▸ **WHAT YOU NEED TO DO**
Retype only what runs from the line that contains "Набор 3в1 цепочка" through the last line of the listing below, both lines included.

▸ **THE RECORDS**
--- START ---
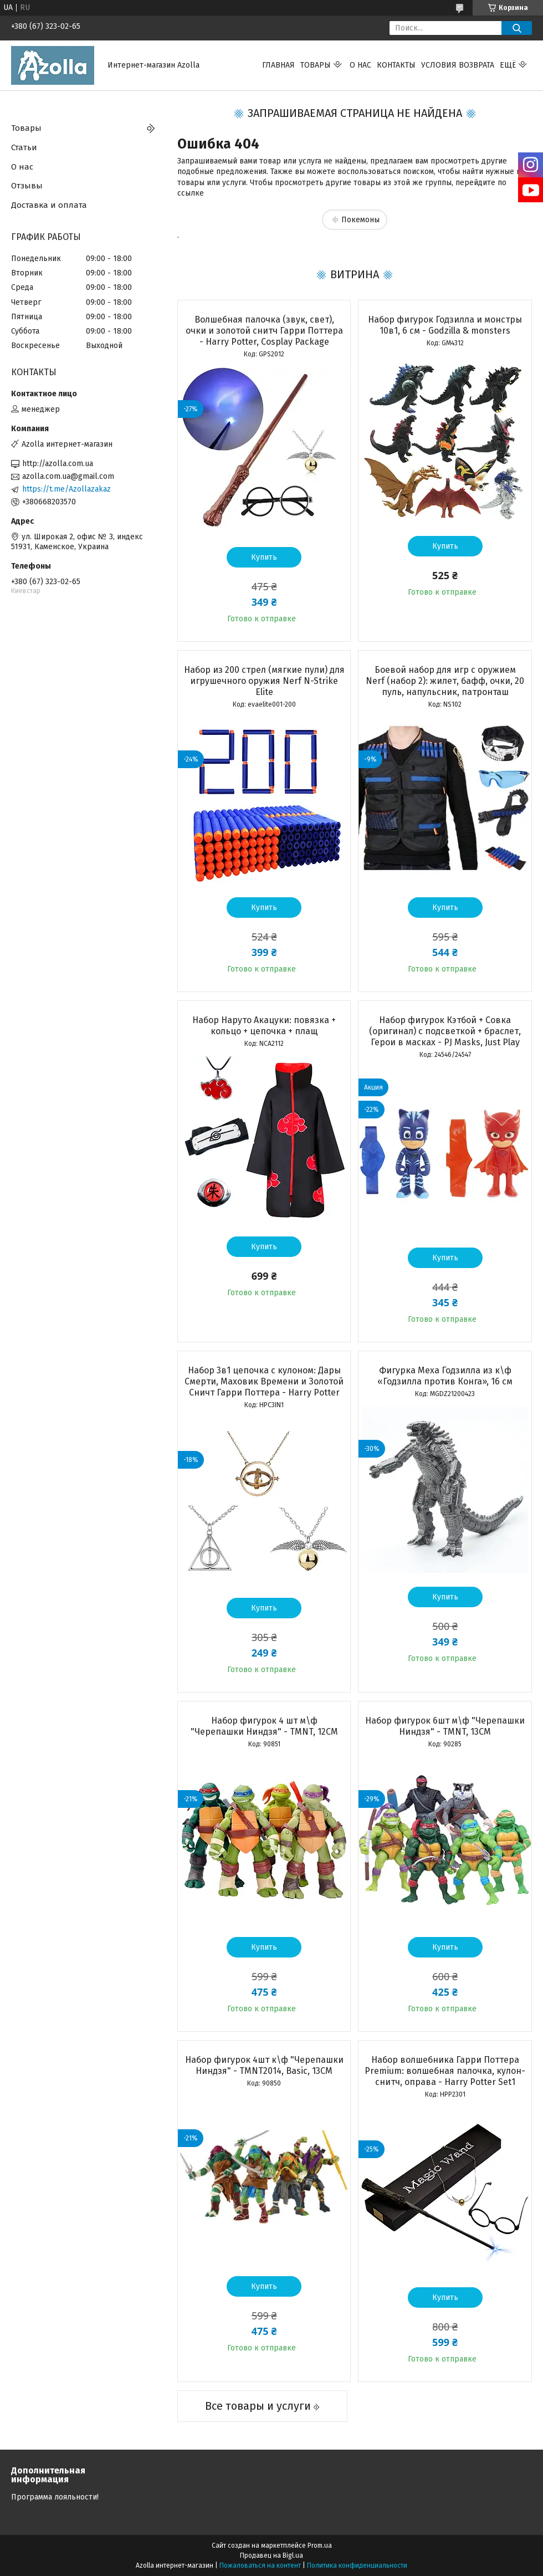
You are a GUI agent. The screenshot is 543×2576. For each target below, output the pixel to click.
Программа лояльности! (55, 2497)
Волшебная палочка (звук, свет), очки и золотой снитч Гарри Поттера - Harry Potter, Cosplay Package (264, 330)
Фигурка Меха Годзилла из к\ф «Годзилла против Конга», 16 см (445, 1376)
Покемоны (360, 219)
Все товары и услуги (258, 2406)
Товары (315, 65)
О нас (360, 65)
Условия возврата (457, 65)
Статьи (24, 147)
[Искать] (516, 28)
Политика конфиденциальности (357, 2565)
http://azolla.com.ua (57, 463)
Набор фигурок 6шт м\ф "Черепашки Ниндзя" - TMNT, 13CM (445, 1726)
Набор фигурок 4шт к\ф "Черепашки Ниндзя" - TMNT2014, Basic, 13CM (264, 2065)
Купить (264, 557)
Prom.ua (320, 2545)
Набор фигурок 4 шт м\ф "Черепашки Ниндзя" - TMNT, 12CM (264, 1726)
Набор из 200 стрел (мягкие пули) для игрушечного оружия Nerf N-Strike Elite (264, 681)
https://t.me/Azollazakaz (66, 489)
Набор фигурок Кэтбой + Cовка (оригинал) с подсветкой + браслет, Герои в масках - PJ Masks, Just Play (445, 1031)
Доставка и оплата (49, 205)
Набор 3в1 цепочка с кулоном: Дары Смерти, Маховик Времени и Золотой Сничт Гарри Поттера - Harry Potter (264, 1381)
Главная (278, 65)
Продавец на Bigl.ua (271, 2555)
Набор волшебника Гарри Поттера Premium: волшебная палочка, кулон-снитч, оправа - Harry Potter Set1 (445, 2070)
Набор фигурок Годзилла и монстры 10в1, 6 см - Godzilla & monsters (445, 325)
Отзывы (27, 186)
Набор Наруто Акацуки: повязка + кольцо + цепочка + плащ (264, 1025)
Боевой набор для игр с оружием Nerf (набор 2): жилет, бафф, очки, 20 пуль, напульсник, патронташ (445, 681)
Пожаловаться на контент (260, 2565)
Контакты (396, 65)
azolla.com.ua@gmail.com (68, 476)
--- END ---
▸ **SOLUTION FOR THIS EXERCISE**
Набор 3в1 цепочка с кулоном: Дары Смерти, Маховик Времени и Золотой Сничт Гарри Поттера - Harry Potter (264, 1381)
Главная (278, 65)
Продавец на Bigl.ua (271, 2555)
Набор волшебника Гарри Поттера Premium: волшебная палочка, кулон-снитч, оправа - Harry Potter Set1 (445, 2070)
Набор фигурок Годзилла и монстры 10в1, 6 см - Godzilla & monsters (445, 325)
Отзывы (27, 186)
Набор Наруто Акацуки: повязка + кольцо + цепочка + плащ (264, 1025)
Боевой набор для игр с оружием Nerf (набор 2): жилет, бафф, очки, 20 пуль, напульсник, патронташ (445, 681)
Пожаловаться на контент (260, 2565)
Контакты (396, 65)
azolla.com.ua@gmail.com (68, 476)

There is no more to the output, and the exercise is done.